For more on the defaced currrencies currently on display in London see this post. For the coins at Kalkriese see F. Berger, (1996). Kalkriese 1: Die römische Fundmünzen. Mainz; and F. Kemmers, F. and N. Myberg (2011). "Rethinking numismatics. The archaeology of coins." Archaeological Dialogues 18: 87-108.

george iii
Sovereign of George III

Over the last week or so I have been doing a lot of thinking about the role that images and material objects play in constructing identities, communities, empires and nations. A more modern example that I think demonstrates the sort of phenomenon we might also look for in the ancient Roman world is the Elgin marbles, the parthenon frieze taken from Athens to London by Lord Elgin at the beginning of the nineteenth century.
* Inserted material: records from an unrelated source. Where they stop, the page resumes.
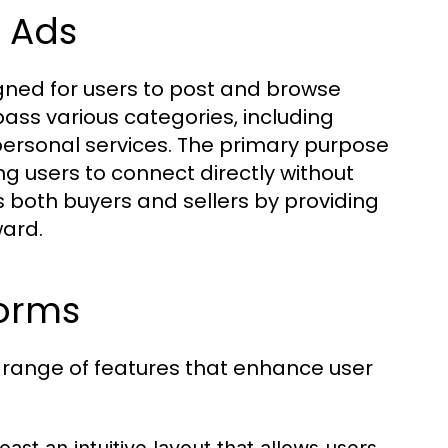
L Ads
signed for users to post and browse
ss various categories, including
d personal services. The primary purpose
ng users to connect directly without
s both buyers and sellers by providing
ward.
forms
 range of features that enhance user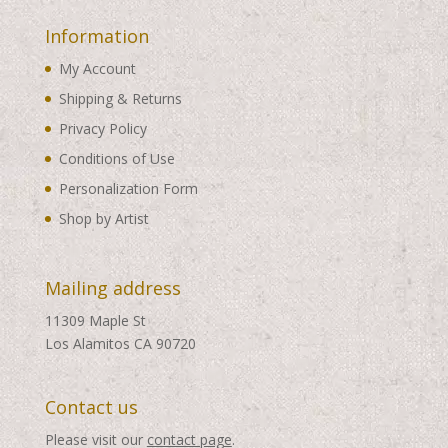
Information
My Account
Shipping & Returns
Privacy Policy
Conditions of Use
Personalization Form
Shop by Artist
Mailing address
11309 Maple St
Los Alamitos CA 90720
Contact us
Please visit our
contact page
.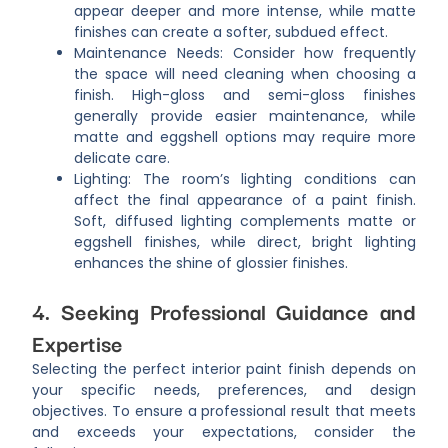
appear deeper and more intense, while matte
finishes can create a softer, subdued effect.
Maintenance Needs: Consider how frequently
the space will need cleaning when choosing a
finish. High-gloss and semi-gloss finishes
generally provide easier maintenance, while
matte and eggshell options may require more
delicate care.
Lighting: The room’s lighting conditions can
affect the final appearance of a paint finish.
Soft, diffused lighting complements matte or
eggshell finishes, while direct, bright lighting
enhances the shine of glossier finishes.
4. Seeking Professional Guidance and
Expertise
Selecting the perfect interior paint finish depends on
your specific needs, preferences, and design
objectives. To ensure a professional result that meets
and exceeds your expectations, consider the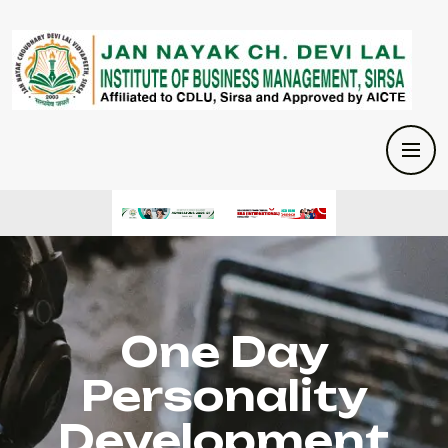
One Day
Personality
Development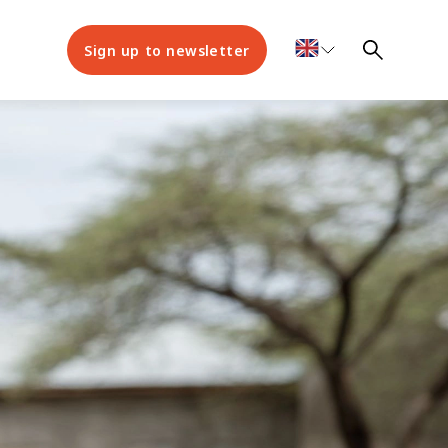
Sign up to newsletter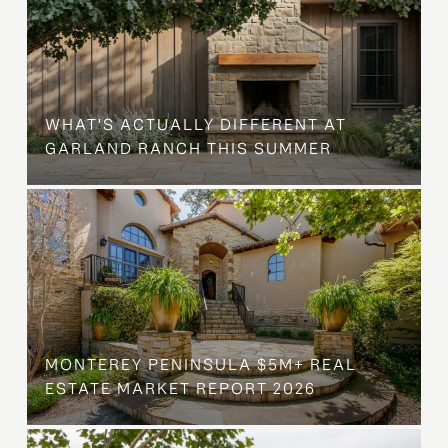
WHAT'S ACTUALLY DIFFERENT AT
GARLAND RANCH THIS SUMMER
MONTEREY PENINSULA $5M+ REAL
ESTATE MARKET REPORT 2026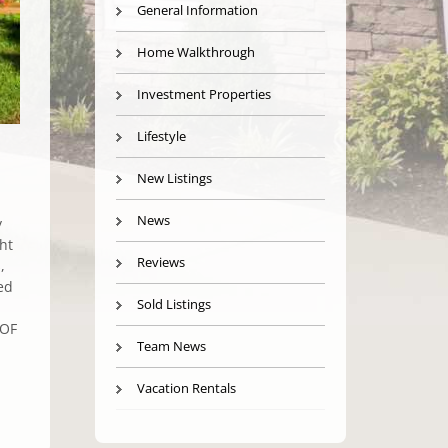
General Information
Home Walkthrough
Investment Properties
Lifestyle
New Listings
News
y
ht
Reviews
,
ed
Sold Listings
OOF
Team News
Vacation Rentals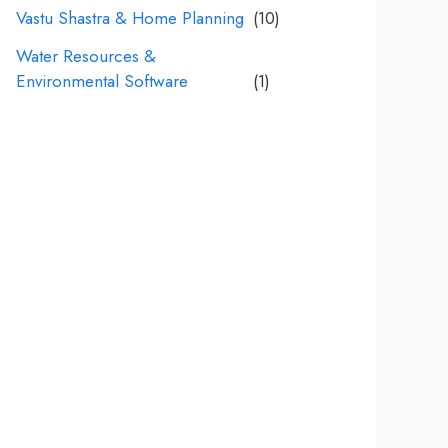
Vastu Shastra & Home Planning
(10)
Water Resources &
Environmental Software
(1)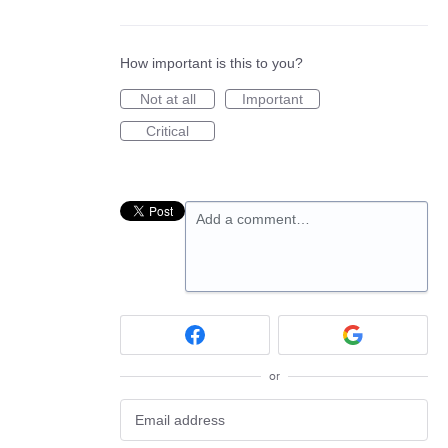
How important is this to you?
Not at all
Important
Critical
Add a comment…
or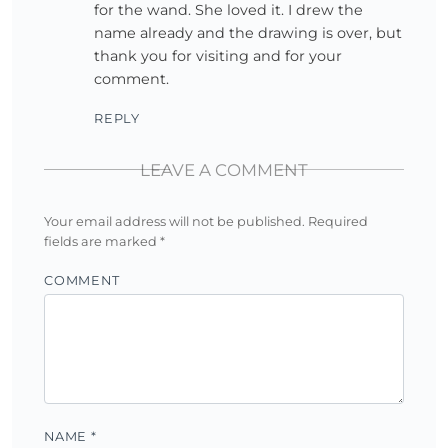
for the wand. She loved it. I drew the
name already and the drawing is over, but
thank you for visiting and for your
comment.
REPLY
LEAVE A COMMENT
Your email address will not be published.
Required
fields are marked
*
COMMENT
NAME
*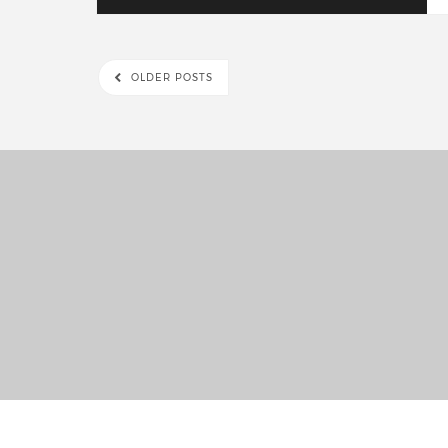
OLDER POSTS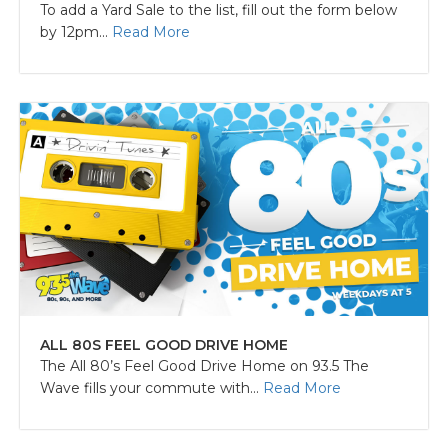
To add a Yard Sale to the list, fill out the form below
by 12pm...
Read More
ALL 80S FEEL GOOD DRIVE HOME
The All 80’s Feel Good Drive Home on 93.5 The
Wave fills your commute with...
Read More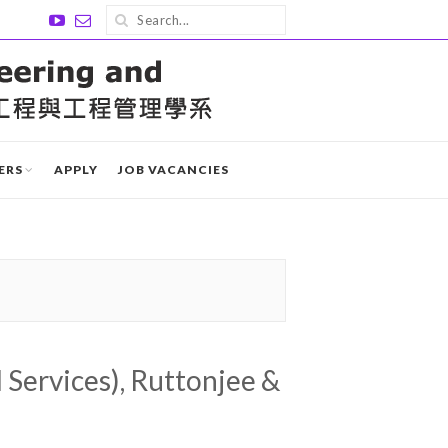
ERS
APPLY
JOB VACANCIES
 Services), Ruttonjee &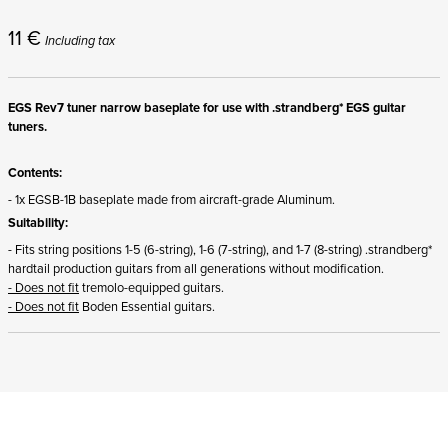
11
€
Including tax
EGS Rev7 tuner narrow baseplate for use with .strandberg* EGS guitar
tuners.
Contents:
- 1x EGSB-1B baseplate made from aircraft-grade Aluminum.
Suitability:
- Fits string positions 1-5 (6-string), 1-6 (7-string), and 1-7 (8-string) .strandberg*
hardtail production guitars from all generations without modification.
- Does not fit
tremolo-equipped guitars.
- Does not fit
Boden Essential guitars.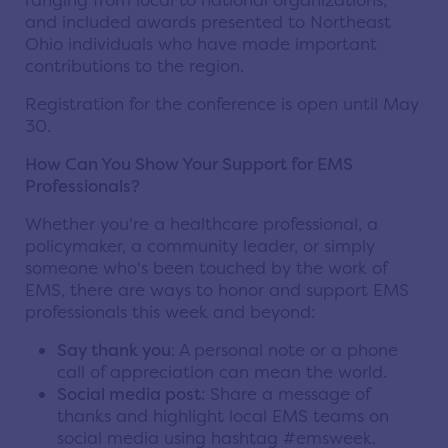
ranging from local to national organizations,
and included awards presented to Northeast
Ohio individuals who have made important
contributions to the region.
Registration for the conference is open until May
30.
How Can You Show Your Support for EMS
Professionals?
Whether you're a healthcare professional, a
policymaker, a community leader, or simply
someone who's been touched by the work of
EMS, there are ways to honor and support EMS
professionals this week and beyond:
Say thank you
: A personal note or a phone
call of appreciation can mean the world.
Social media post
: Share a message of
thanks and highlight local EMS teams on
social media using hashtag #emsweek.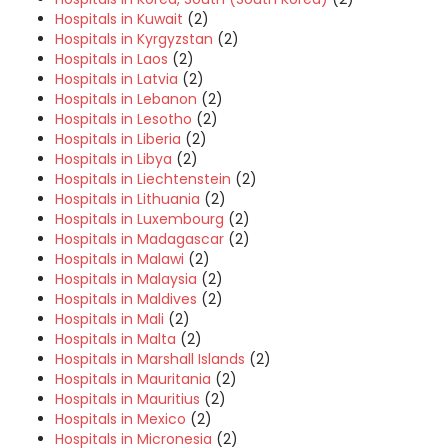
Hospitals in Kuwait
(2)
Hospitals in Kyrgyzstan
(2)
Hospitals in Laos
(2)
Hospitals in Latvia
(2)
Hospitals in Lebanon
(2)
Hospitals in Lesotho
(2)
Hospitals in Liberia
(2)
Hospitals in Libya
(2)
Hospitals in Liechtenstein
(2)
Hospitals in Lithuania
(2)
Hospitals in Luxembourg
(2)
Hospitals in Madagascar
(2)
Hospitals in Malawi
(2)
Hospitals in Malaysia
(2)
Hospitals in Maldives
(2)
Hospitals in Mali
(2)
Hospitals in Malta
(2)
Hospitals in Marshall Islands
(2)
Hospitals in Mauritania
(2)
Hospitals in Mauritius
(2)
Hospitals in Mexico
(2)
Hospitals in Micronesia
(2)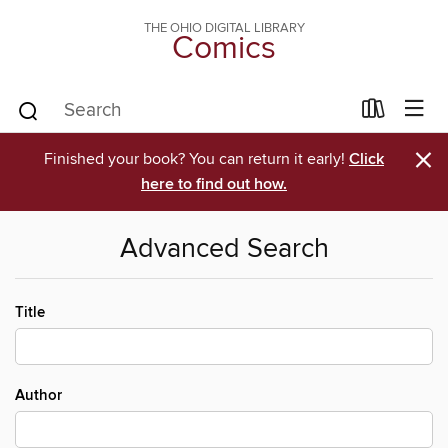
THE OHIO DIGITAL LIBRARY
Comics
×
Finished your book? You can return it early!
Click
here to find out how.
Advanced Search
Title
Author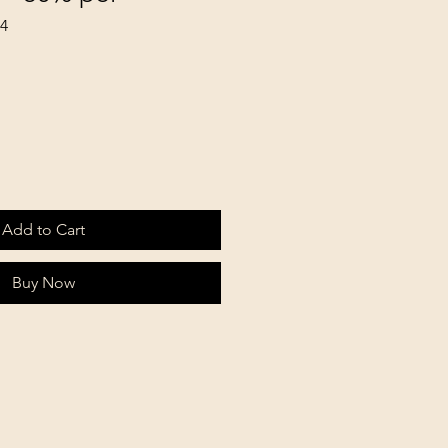
64
Add to Cart
Buy Now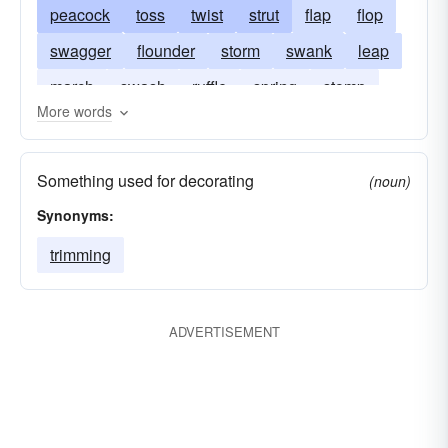
peacock
toss
twist
strut
flap
flop
swagger
flounder
storm
swank
leap
march
swash
ruffle
spring
stomp
More words
struggle
Something used for decorating
(noun)
Synonyms:
trimming
ADVERTISEMENT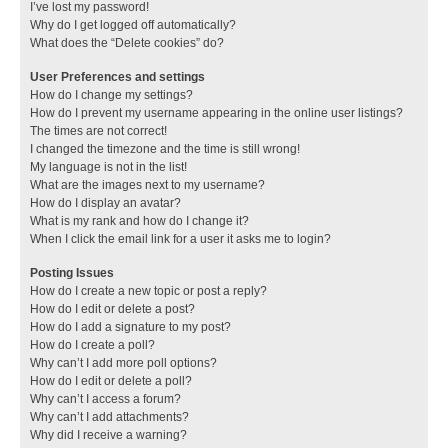
I’ve lost my password!
Why do I get logged off automatically?
What does the “Delete cookies” do?
User Preferences and settings
How do I change my settings?
How do I prevent my username appearing in the online user listings?
The times are not correct!
I changed the timezone and the time is still wrong!
My language is not in the list!
What are the images next to my username?
How do I display an avatar?
What is my rank and how do I change it?
When I click the email link for a user it asks me to login?
Posting Issues
How do I create a new topic or post a reply?
How do I edit or delete a post?
How do I add a signature to my post?
How do I create a poll?
Why can’t I add more poll options?
How do I edit or delete a poll?
Why can’t I access a forum?
Why can’t I add attachments?
Why did I receive a warning?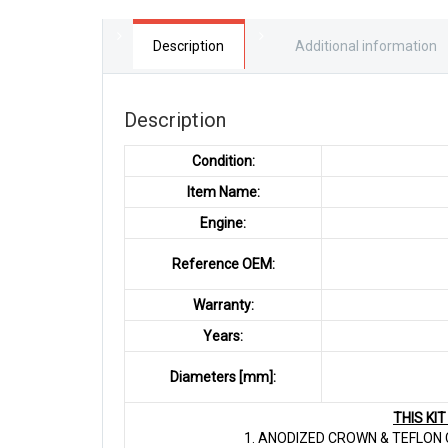
Description
Additional information
Description
Condition:
Item Name:
Engine:
Reference OEM:
Warranty:
Years:
Diameters [mm]:
THIS KI
1. ANODIZED CROWN & TEFLON C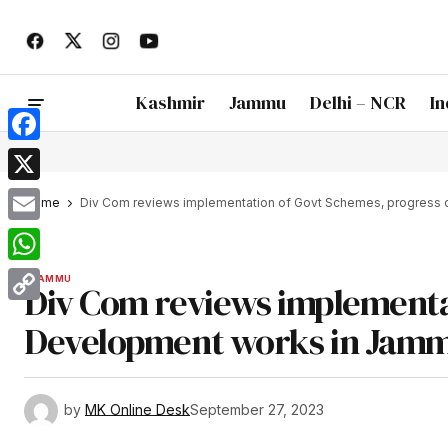
Kashmir
Jammu
Delhi – NCR
In
Facebook
X
Home
Div Com reviews implementation of Govt Schemes, progress 
Email
WhatsApp
JAMMU
Div Com reviews implementa
Copy
Development works in Jammu
Link
by
MK Online Desk
September 27, 2023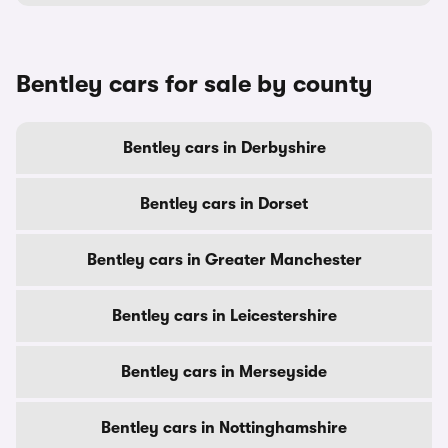
Bentley cars for sale by county
Bentley cars in Derbyshire
Bentley cars in Dorset
Bentley cars in Greater Manchester
Bentley cars in Leicestershire
Bentley cars in Merseyside
Bentley cars in Nottinghamshire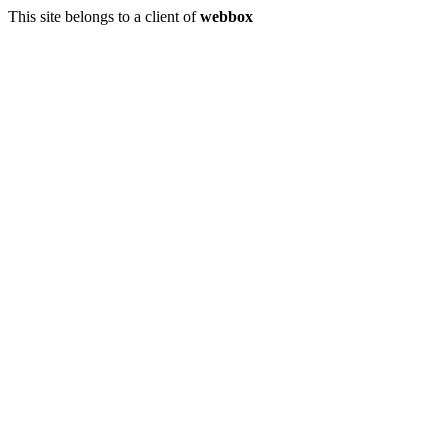
This site belongs to a client of
webbox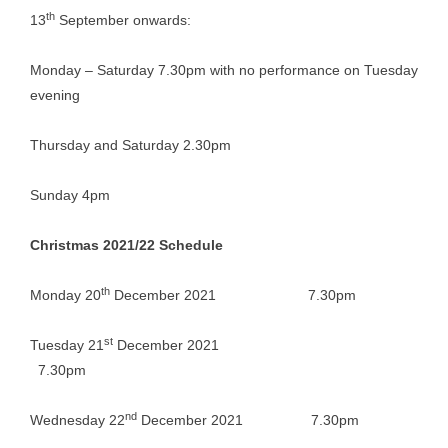
th
13
September onwards:
Monday – Saturday 7.30pm with no performance on Tuesday
evening
Thursday and Saturday 2.30pm
Sunday 4pm
Christmas 2021/22 Schedule
th
Monday 20
December 2021 7.30pm
st
Tuesday 21
December 2021
7.30pm
nd
Wednesday 22
December 2021 7.30pm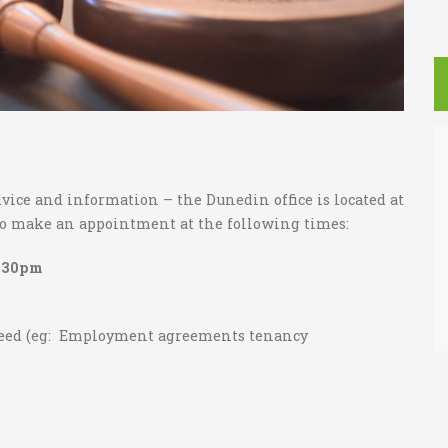
ice and information – the Dunedin office is located at
 to make an appointment at the following times:
7.30pm
need (eg: Employment agreements tenancy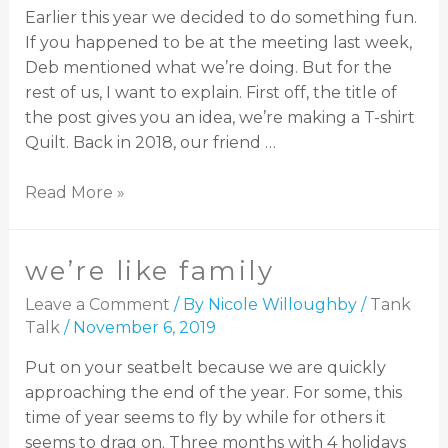
Earlier this year we decided to do something fun.
If you happened to be at the meeting last week,
Deb mentioned what we’re doing. But for the
rest of us, I want to explain. First off, the title of
the post gives you an idea, we’re making a T-shirt
Quilt. Back in 2018, our friend …
Read More »
we’re like family
Leave a Comment
/ By
Nicole Willoughby
/
Tank
Talk
/
November 6, 2019
Put on your seatbelt because we are quickly
approaching the end of the year. For some, this
time of year seems to fly by while for others it
seems to drag on. Three months with 4 holidays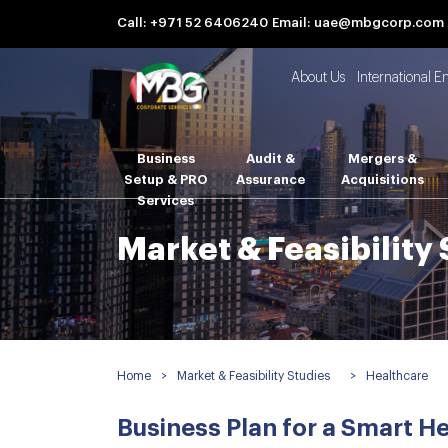
Call: +971 52 6406240
Email: uae@mbgcorp.com
About Us
International E
Business
Audit &
Mergers &
Setup & PRO
Assurance
Acquisitions
Services
Market & Feasibility
Home
>
Market & Feasibility Studies
>
Healthcare
Business Plan for a Smart He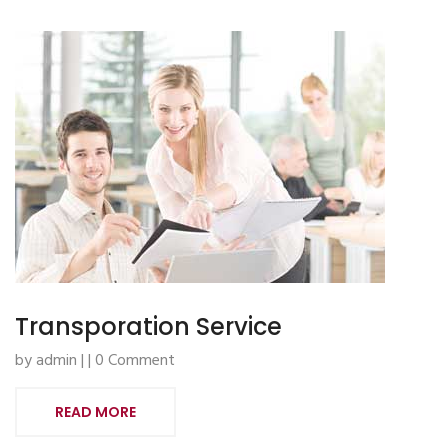
Transporation Service
by admin | | 0 Comment
READ MORE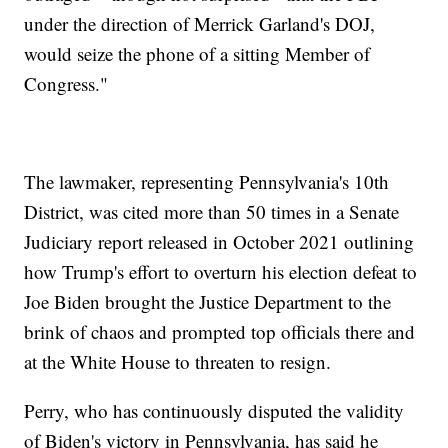
under the direction of Merrick Garland's DOJ,
would seize the phone of a sitting Member of
Congress."
The lawmaker, representing Pennsylvania's 10th
District, was cited more than 50 times in a Senate
Judiciary report released in October 2021 outlining
how Trump's effort to overturn his election defeat to
Joe Biden brought the Justice Department to the
brink of chaos and prompted top officials there and
at the White House to threaten to resign.
Perry, who has continuously disputed the validity
of Biden's victory in Pennsylvania, has said he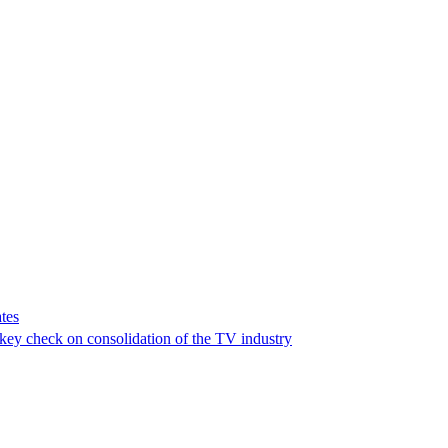
tes
a key check on consolidation of the TV industry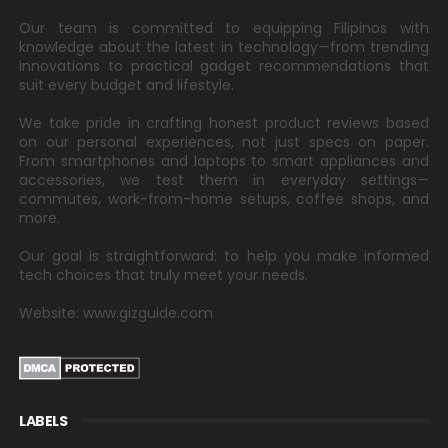
Our team is committed to equipping Filipinos with
knowledge about the latest in technology—from trending
innovations to practical gadget recommendations that
suit every budget and lifestyle.
We take pride in crafting honest product reviews based
on our personal experiences, not just specs on paper.
From smartphones and laptops to smart appliances and
accessories, we test them in everyday settings—
commutes, work-from-home setups, coffee shops, and
more.
Our goal is straightforward: to help you make informed
tech choices that truly meet your needs.
Website: www.gizguide.com
LABELS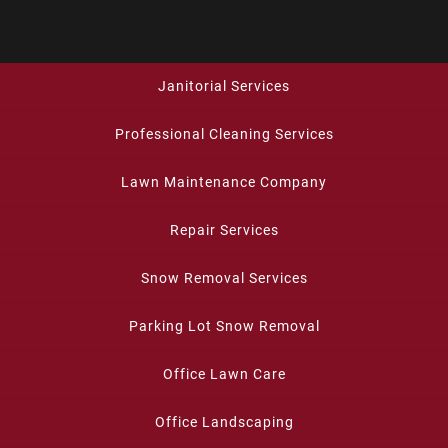
Janitorial Services
Professional Cleaning Services
Lawn Maintenance Company
Repair Services
Snow Removal Services
Parking Lot Snow Removal
Office Lawn Care
Office Landscaping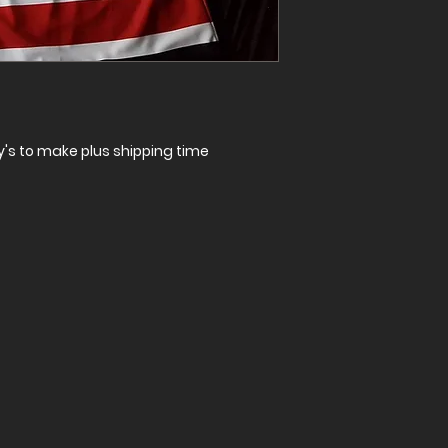
ay's to make plus shipping time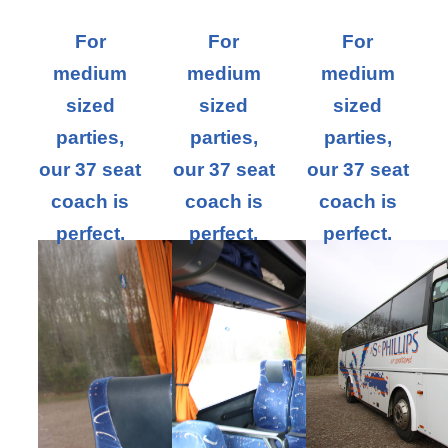
For
For
For
medium
medium
medium
sized
sized
sized
parties,
parties,
parties,
our 37 seat
our 37 seat
our 37 seat
coach is
coach is
coach is
perfect.
perfect.
perfect.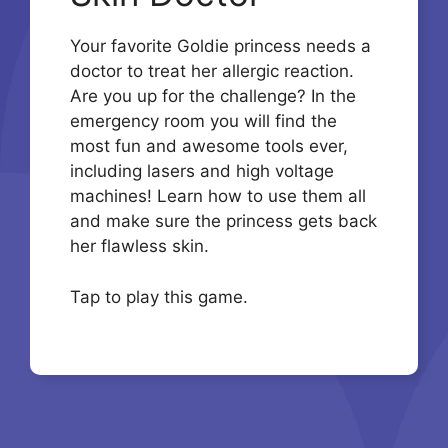
Your favorite Goldie princess needs a
doctor to treat her allergic reaction.
Are you up for the challenge? In the
emergency room you will find the
most fun and awesome tools ever,
including lasers and high voltage
machines! Learn how to use them all
and make sure the princess gets back
her flawless skin.
Tap to play this game.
Few people realise I think (and I didn't until last week) that when the marbles arrived, the British government believed they were worthless, and refused to buy them (a good cartoon demonstrating the general sentiment can be found here). Lord Elgin and his friends thus had to wage something of a publicity campaign to ensure that his investment would pay off, a campaign that was apparently waged from Elgin's backyard shed, where the marbles were temporarily housed. But what it interesting is that the marbles arrived just as Britain was attempting to articulate its identity as a nation and as an Empire, and the marbles became an object that featured in these discussions. Since the images on the parthenon marbles are a bit ambiguous (there is still discussion over their exact meaning), people could see in the marbles differing ideas of British identity: British masculine superiority, the power of the British war machine, the idea of elite cavalry, the British male body, and the fact that the marbles were monochrome meant that they could even be used to discuss ideas of white superiority. (An excellent discussion of all of this can be found in Rose-Greenland, F. (2013). "The Parthenon marbles as icons of nationalism in nineteenth-century Britain." Nations and Nationalism 19: 654-673.)

What I find interesting is how these particular objects played an active role in forming British identity, and that the formation of this ideas took place not in the government, but among the elite (Elgin and his friends). Moreover, when a new coin design was introduced under George III in 1818 (for the earlier coinage design see here), the marbles served as direct inspiration. The Greek imagery, however, has been adapted to its British context in that the Greek-style figure is now slaying a dragon, a reference to St. George. These objects then, brought from outside Britain, played an active role in forming British identity and, in the end, epitomised a new idea of Britain on a new style of coinage (tellingly called 'a sovereign'). The question is, why did the marbles act in this way, out of ALL the objects that came into London in this period? I wonder if it has something to do with the ambiguity of the imagery of the marbles, meaning that they were susceptible to multiple meanings and interpretations in a way that other objects were not. (I have, of course, blogged on ambiguity before).The Elgin marbles also raises the question as to how other 'entangled objects' may have influenced the formation of Roman identity, and, ultimately, the design of coinage under Roman dominion. And, given the ongoing discussion over British identity in the modern day, it makes me wonder what will be chosen for the new British one pound coin.


(Image above is © The Trustees of the British Museum. See the coin online here.)